Underdog, Shoeshine Boy’s heroic alter-ego, appeared whenever love interest Sweet Polly Purebred was being victimized by such villains as Simon Bar Sinister or Riff Raff. Underdog always speaks in rhymes, such as, “There’s no need to fear, Underdog is here!” His voice was supplied by Wally Cox.
In 1959, handling the General Mills account as an account executive with the Dancer Fitzgerald Sample advertising agency in New York, W. Watts Biggers teamed with Chet Stover, Treadwell D. Covington and artist Joe Harris in the creation of television cartoon shows to sell breakfast cereals for General Mills. The shows introduced such characters as King Leonardo, Tennessee Tuxedo and Underdog. Biggers and Stover contributed both scripts and songs to the series. When Underdog became a success, Biggers and his partners left Dancer Fitzgerald Sample to form their own company, Total Television, with animation produced at Gamma Studios in Mexico. At the end of the decade, Total Television folded when General Mills dropped out as the primary sponsor in 1969 (but continued to retain the rights to the series until the mid-'90s).

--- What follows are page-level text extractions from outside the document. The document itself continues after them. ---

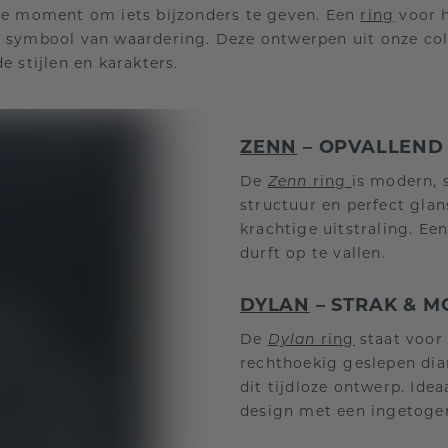
cte moment om iets bijzonders te geven. Een
ring
voor h
 symbool van waardering. Deze ontwerpen uit onze coll
e stijlen en karakters.
ZENN
– OPVALLEND 
De
Zenn
ring
is modern, 
structuur en perfect glan
krachtige uitstraling. E
durft op te vallen.
DYLAN
– STRAK & 
De
Dylan
ring
staat voor 
rechthoekig geslepen di
dit tijdloze ontwerp. Id
design met een ingetogen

When he is not Underdog, he is incognito as a shoeshine boy. Like Superman, when trouble calls, he hurriedly dresses in a phone booth (which would inexplicably explode upon his conversion). On occasion, in order to replenish his powers, he would take an "Underdog Super Energy Pill". The "Underdog Super Energy Pill" was first introduced in Episode 10. He keeps one of these pills inside a special ring he wears at all times. (Before taking one, he would often utter the words: "The secret compartment of my ring I fill / With an Underdog super energy pill".) Several episodes show Underdog losing the ring and being powerless, since he must take another pill as his super powers begin to fail ("Without my Super Energy Pill / I grow weaker and weaker and weaker still"). When the series was syndicated in the 1980s and 1990s, the scenes of him taking his energy pill were edited out. In the recent release, "Underdog: The Ultimate Collection", the word "energy" was replaced with "vitamin."

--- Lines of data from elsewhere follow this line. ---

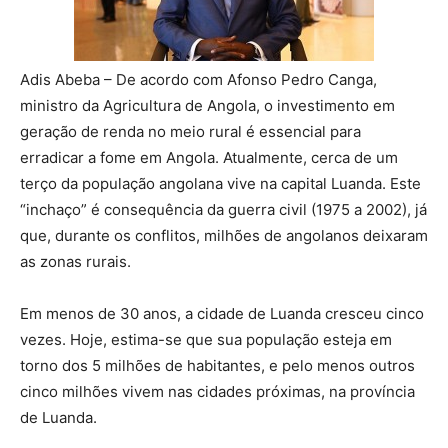
Adis Abeba – De acordo com Afonso Pedro Canga,
ministro da Agricultura de Angola, o investimento em
geração de renda no meio rural é essencial para
erradicar a fome em Angola. Atualmente, cerca de um
terço da população angolana vive na capital Luanda. Este
“inchaço” é consequência da guerra civil (1975 a 2002), já
que, durante os conflitos, milhões de angolanos deixaram
as zonas rurais.
Em menos de 30 anos, a cidade de Luanda cresceu cinco
vezes. Hoje, estima-se que sua população esteja em
torno dos 5 milhões de habitantes, e pelo menos outros
cinco milhões vivem nas cidades próximas, na província
de Luanda.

Underdog is shown to have incredible superhuman powers. However, the number and scope of his superpowers are inconsistent from episode to episode, being subject not only to the conventions of superhero comics, but also to the conventions of humorous cartoons. In one episode he easily moved planets, safely butting against them with his rear end. In another episode his super energy pill, diluted billions of times when added to a city's water system, was capable of giving normal humans who drank the water enough strength easily to bend thick steel bars.